Thermo-Calc Used to Predict Phase Fractions when Partially Substituting Cobalt

A new publication in Acta Materialia investigates the possibility to partially substitute Cobalt with entropic alloys, focusing on the relative stabilities of the fcc and hcp structures.

Cobalt-base alloys are important for high temperature applications due to their possibility to form duplex fcc + hcp structures and their low stacking fault energy. However, there is an interest in substituting cobalt for economical, ethical and health reasons.

Both the thermodynamic and kinetic calculations in this publication were performed with Thermo-Calc software and the Diffusion module (DICTRA) together with the thermodynamic database TCHEA and the kinetic database MOBNI. Thermo-Calc was used to predict the phase fractions of fcc and hcp which were compared with experimental results. In the article, it is stated that the calculated thermodynamic values correlate relatively well with the experimental values. The authors concluded that designing duplex fcc + hcp Co-based alloys with computational tools is feasible.
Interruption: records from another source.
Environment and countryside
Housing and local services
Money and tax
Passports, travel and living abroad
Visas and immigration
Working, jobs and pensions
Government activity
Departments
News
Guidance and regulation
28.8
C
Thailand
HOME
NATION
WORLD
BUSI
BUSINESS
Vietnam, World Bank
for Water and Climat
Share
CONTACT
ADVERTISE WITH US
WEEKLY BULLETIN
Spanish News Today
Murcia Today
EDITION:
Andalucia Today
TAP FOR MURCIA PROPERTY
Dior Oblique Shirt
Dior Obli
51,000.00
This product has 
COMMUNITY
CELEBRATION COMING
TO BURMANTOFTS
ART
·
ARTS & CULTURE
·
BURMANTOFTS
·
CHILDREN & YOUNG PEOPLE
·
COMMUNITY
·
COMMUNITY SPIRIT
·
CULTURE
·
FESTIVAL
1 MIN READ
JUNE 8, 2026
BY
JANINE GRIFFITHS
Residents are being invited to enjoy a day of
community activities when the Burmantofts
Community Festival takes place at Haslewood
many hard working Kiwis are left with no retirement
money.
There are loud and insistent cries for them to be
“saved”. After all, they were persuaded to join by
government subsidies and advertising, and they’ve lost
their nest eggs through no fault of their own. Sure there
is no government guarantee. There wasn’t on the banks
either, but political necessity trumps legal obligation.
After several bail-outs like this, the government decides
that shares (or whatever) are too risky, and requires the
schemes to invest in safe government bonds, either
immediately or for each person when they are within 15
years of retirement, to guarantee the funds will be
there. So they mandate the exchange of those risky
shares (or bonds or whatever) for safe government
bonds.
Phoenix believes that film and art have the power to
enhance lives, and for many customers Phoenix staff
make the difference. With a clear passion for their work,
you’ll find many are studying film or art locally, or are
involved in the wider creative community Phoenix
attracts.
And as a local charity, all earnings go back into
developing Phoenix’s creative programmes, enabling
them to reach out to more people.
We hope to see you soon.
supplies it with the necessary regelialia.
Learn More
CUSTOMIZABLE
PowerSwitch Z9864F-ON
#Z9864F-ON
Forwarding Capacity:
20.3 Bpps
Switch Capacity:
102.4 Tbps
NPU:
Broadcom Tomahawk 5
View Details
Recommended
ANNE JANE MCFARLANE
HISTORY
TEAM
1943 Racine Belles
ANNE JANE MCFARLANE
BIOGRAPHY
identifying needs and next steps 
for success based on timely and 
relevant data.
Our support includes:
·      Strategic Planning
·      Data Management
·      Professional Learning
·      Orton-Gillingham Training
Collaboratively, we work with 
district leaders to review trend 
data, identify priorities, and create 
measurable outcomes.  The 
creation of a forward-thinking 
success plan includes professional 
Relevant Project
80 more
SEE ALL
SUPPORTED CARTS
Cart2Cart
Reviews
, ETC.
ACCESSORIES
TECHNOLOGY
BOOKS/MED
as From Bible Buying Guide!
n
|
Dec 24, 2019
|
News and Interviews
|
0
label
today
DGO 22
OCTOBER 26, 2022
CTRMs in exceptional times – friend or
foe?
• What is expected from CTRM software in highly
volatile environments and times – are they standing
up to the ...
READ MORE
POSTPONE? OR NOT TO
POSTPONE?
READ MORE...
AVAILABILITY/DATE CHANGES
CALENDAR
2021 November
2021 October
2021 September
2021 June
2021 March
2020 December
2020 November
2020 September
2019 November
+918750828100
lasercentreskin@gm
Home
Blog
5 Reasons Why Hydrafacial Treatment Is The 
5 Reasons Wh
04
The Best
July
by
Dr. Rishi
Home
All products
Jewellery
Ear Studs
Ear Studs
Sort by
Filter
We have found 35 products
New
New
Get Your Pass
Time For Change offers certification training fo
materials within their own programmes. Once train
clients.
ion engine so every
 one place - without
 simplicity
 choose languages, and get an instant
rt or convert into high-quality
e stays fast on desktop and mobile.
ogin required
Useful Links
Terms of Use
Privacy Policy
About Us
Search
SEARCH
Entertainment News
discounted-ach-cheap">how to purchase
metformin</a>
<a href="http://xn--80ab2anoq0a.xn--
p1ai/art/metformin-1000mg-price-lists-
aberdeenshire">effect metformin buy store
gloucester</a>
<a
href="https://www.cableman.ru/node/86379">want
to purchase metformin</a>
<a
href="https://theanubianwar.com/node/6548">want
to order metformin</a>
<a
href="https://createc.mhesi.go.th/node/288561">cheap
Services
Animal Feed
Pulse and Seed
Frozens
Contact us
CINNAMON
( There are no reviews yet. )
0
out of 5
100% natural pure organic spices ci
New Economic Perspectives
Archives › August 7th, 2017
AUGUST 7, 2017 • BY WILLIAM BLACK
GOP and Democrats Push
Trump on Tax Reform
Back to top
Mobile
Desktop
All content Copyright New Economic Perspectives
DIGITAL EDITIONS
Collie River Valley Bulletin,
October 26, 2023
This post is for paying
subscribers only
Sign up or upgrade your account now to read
The article An experimental and theoretical study of duplex fcc + hcp cobalt based entropic alloys is written by Wei Wang, Ziyong Hou, Raquel Lizárraga, Ye Tian, R.Prasath Babu, Erik Holmström, Huahai Mao and Henrik Larsson. Both Huahai Mao and Henrik Larsson are Thermo-Calc Software employees. The article is available at Science Direct.

Abstract

Martensitically formed duplex fcc + hcp Co-based entropic alloys have been investigated both experimentally and theoretically. Theoretical predictions are in good agreement with experimental observations. A fair correlation is found between calculated driving forces for a partitionless fcc → hcp transformation and experimentally obtained phase fractions.